Отец, священнодействуя, с торжественным и серьезным лицом розлил водку по рюмкам. Мать сказала, что по такому случаю можно налить и ей и мне, что и было исполнено, к большому моему удовольствию. Отец поднял рюмку и собирался, как он это обычно делал, сказать что-нибудь короткое, вроде: «Твое здоровье, Оля», или: «Ну, будем живы». Но мать его перебила. Она подняла высоко рюмку и сказала:

— Господи, как хорошо! Сидим мы все вместе, все здесь, все живы-здоровы, и Коля, и Леша, и Оленька приехала. Много ли сейчас семей могут вот так собраться. Знаете, ведь куда ни посмотришь, горя столько кругом. Может, и нехорошо мне радоваться, а все-таки радостно. Все-таки родные, свои. Что может быть лучше, когда соберется семья за столом. Ведь ничего особенного — картошка одна да капуста. Не важно! Только бы все были вместе, все живы-здоровы…

Тут мать растрогалась, поставила рюмку на стол и вытерла слезы. Отец стал ей подмигивать и указывать рукою и головой на дядю Сашу. Но слезы застилали ей глаза, и она ничего не видела. Мы-то все понимали, что действительно неудобно было при нем говорить такое, но думали, что он, наверное, не услышит.

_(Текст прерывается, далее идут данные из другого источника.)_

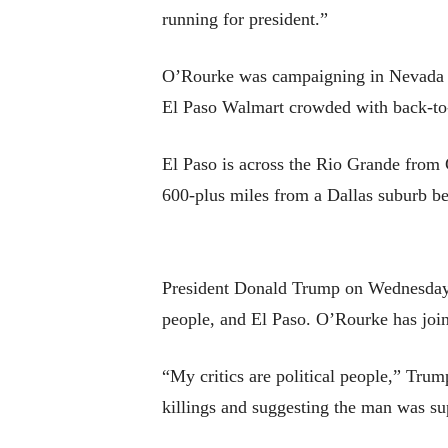
running for president.”
O’Rourke was campaigning in Nevada on
El Paso Walmart crowded with back-to-
El Paso is across the Rio Grande from 
600-plus miles from a Dallas suburb bef
President Donald Trump on Wednesday w
people, and El Paso. O’Rourke has join
“My critics are political people,” Trum
killings and suggesting the man was s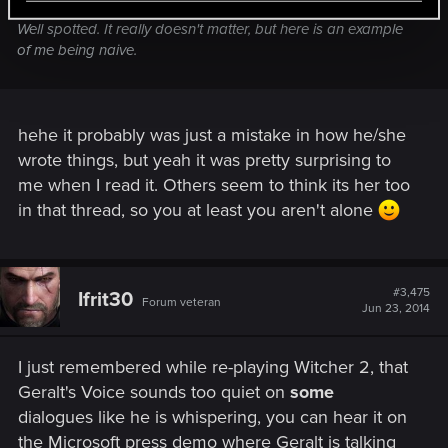
Well spotted. It really doesn't matter, but here is an example
of me being naive.
hehe it probably was just a mistake in how he/she
wrote things, but yeah it was pretty surprising to
me when I read it. Others seem to think its her too
in that thread, so you at least you aren't alone
#3,475
Ifrit30
Forum veteran
Jun 23, 2014
I just remembered while re-playing Witcher 2, that
Geralt's Voice sounds too quiet on
some
dialogues like he is whispering, you can hear it on
the Microsoft press demo where Geralt is talking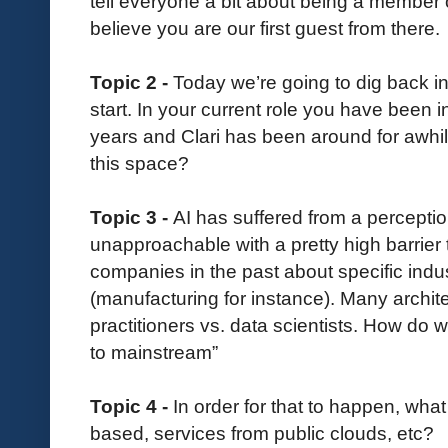
tell everyone a bit about being a member 
believe you are our first guest from there.
Topic 2 -
Today we’re going to dig back into
start. In your current role you have been 
years and Clari has been around for awhi
this space?
Topic 3 -
AI has suffered from a perception
unapproachable with a pretty high barrier
companies in the past about specific indust
(manufacturing for instance). Many archite
practitioners vs. data scientists. How do 
to mainstream”
Topic 4 -
In order for that to happen, wha
based, services from public clouds, etc?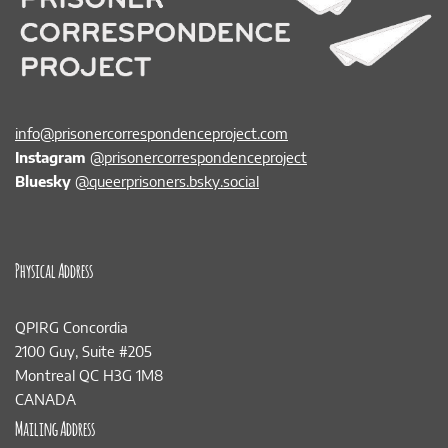
info@prisonercorrespondenceproject.com
Instagram
@prisonercorrespondenceproject
Bluesky
@queerprisoners.bsky.social
Physical Address
QPIRG Concordia
2100 Guy, Suite #205
Montreal QC H3G 1M8
CANADA
Mailing Address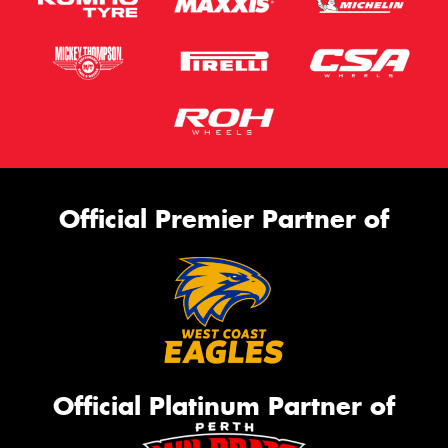
Official Premier Partner of
Official Platinum Partner of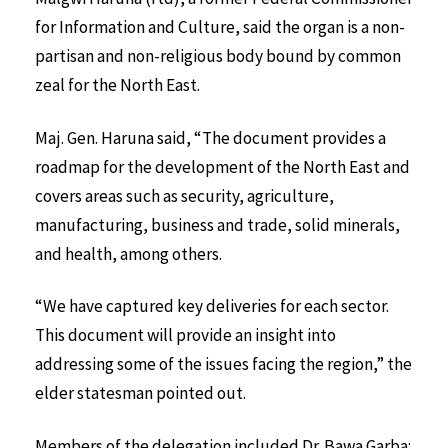
for Information and Culture, said the organ is a non-
partisan and non-religious body bound by common
zeal for the North East.
Maj. Gen. Haruna said, “The document provides a
roadmap for the development of the North East and
covers areas such as security, agriculture,
manufacturing, business and trade, solid minerals,
and health, among others.
“We have captured key deliveries for each sector.
This document will provide an insight into
addressing some of the issues facing the region,” the
elder statesman pointed out.
Members of the delegation included Dr. Bawa Garba;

Он, однако, не только услышал слова матери, но и заметил отчаянные сигналы отца. Тогда он усмехнулся очень печально и сказал:

— Боишься меня огорчить, Алексей? — Он помолчал и усмехнулся еще раз. — Не бойся. Что же, что у меня плохо. Пусть хоть у вас хорошо будет. — Он высоко поднял рюмку и произнес громко, ясно, отчетливо. — Выпьем, товарищи, за вас за всех, а потом выпьем за моих. — Он помолчал и опять усмехнулся. — Ничего для них не желаю, только бы живы были.

Молча мы подняли рюмки и выпили. И в тишине, которая всегда наступает после первой выпитой рюмки, пока все молча закусывают, мы услыхали громкий, отчетливый свист снаряда.

Мать обвела всех просящим взглядом.

— Надо бы посмотреть, — неуверенно сказала она, — может, в чей-нибудь дом попало. Это ведь совсем близко.

— Я пойду посмотрю, — сказал Николай.

Я тоже вскочил.

— Ты сиди, Леша, — сказала мать.

Николай посмотрел на меня и, видимо, прочел в моих глазах просьбу.

— Ничего, мама, — сказал он, — пусть идет. Мы ведь не далеко.